**Work order**: Copy out exactly the lines below that run from the one holding "University Theses (1123, 1311)" to the one holding "Occasional Essays and Articles (1168, 997)", keeping both of those lines and no others.

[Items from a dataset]

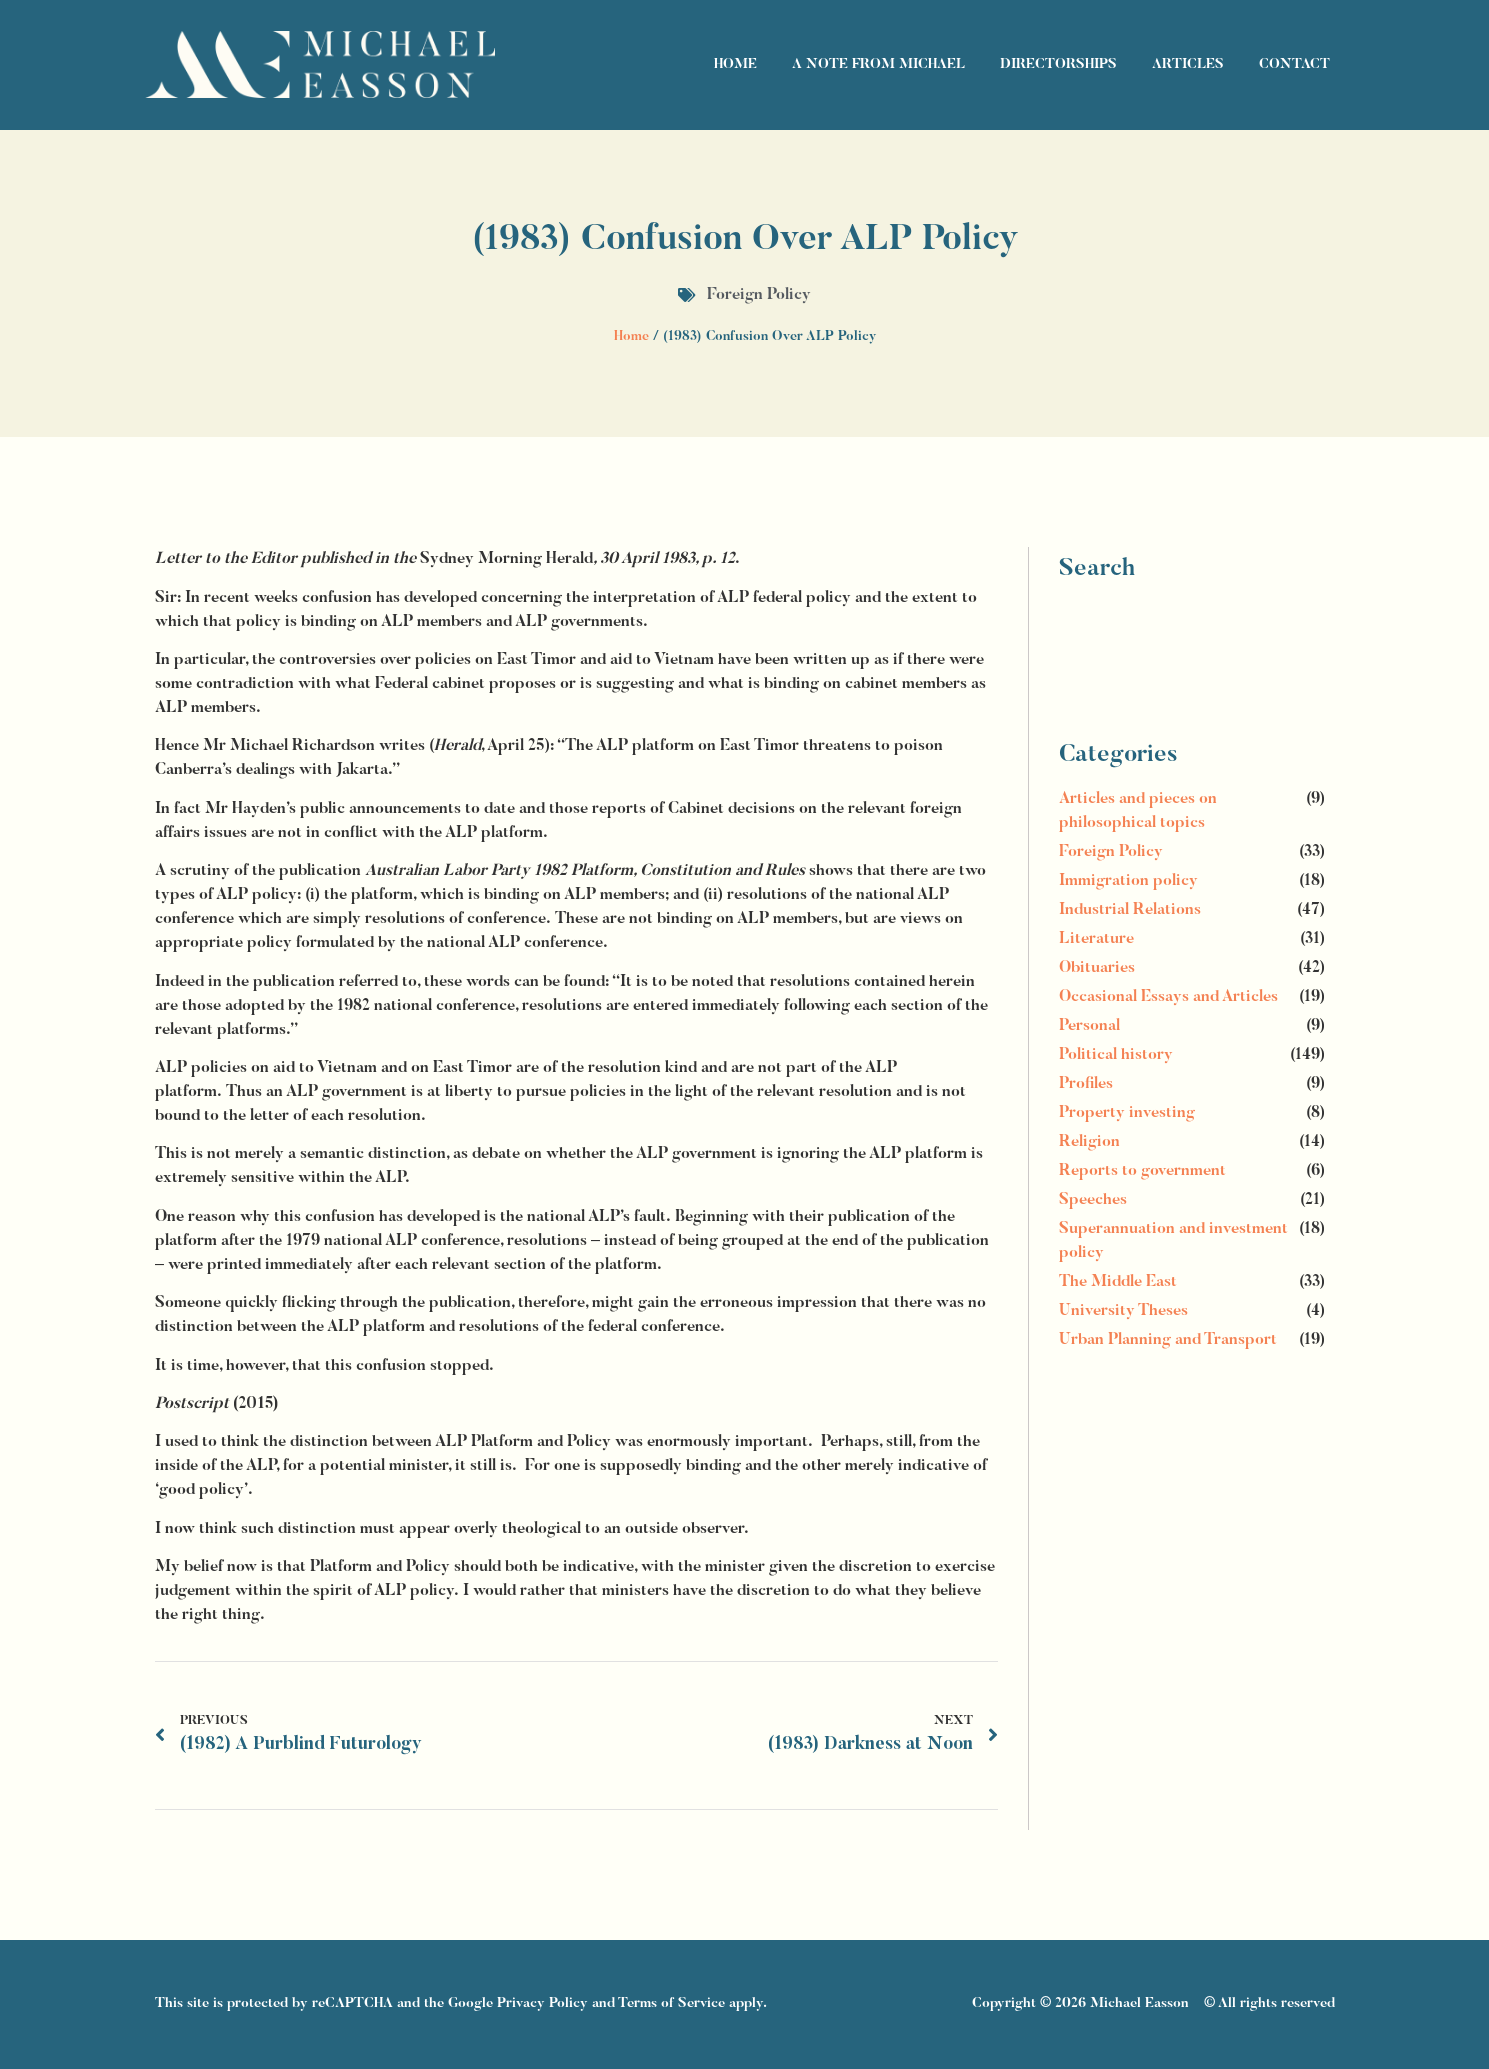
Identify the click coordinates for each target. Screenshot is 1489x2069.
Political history (1116, 1055)
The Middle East (1118, 1282)
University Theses (1123, 1311)
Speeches (1093, 1200)
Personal (1089, 1026)
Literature (1096, 939)
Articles (1188, 65)
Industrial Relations (1130, 910)
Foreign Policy (759, 295)
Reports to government (1142, 1171)
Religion (1089, 1142)
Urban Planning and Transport (1168, 1340)
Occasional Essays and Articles (1168, 997)
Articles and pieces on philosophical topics (1138, 811)
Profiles (1086, 1084)
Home (735, 65)
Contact (1294, 65)
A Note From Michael (878, 65)
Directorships (1058, 65)
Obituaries (1097, 968)
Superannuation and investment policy (1173, 1241)
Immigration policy (1128, 881)
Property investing (1127, 1113)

**Result of this task**:
University Theses (1123, 1311)
Speeches (1093, 1200)
Personal (1089, 1026)
Literature (1096, 939)
Articles (1188, 65)
Industrial Relations (1130, 910)
Foreign Policy (759, 295)
Reports to government (1142, 1171)
Religion (1089, 1142)
Urban Planning and Transport (1168, 1340)
Occasional Essays and Articles (1168, 997)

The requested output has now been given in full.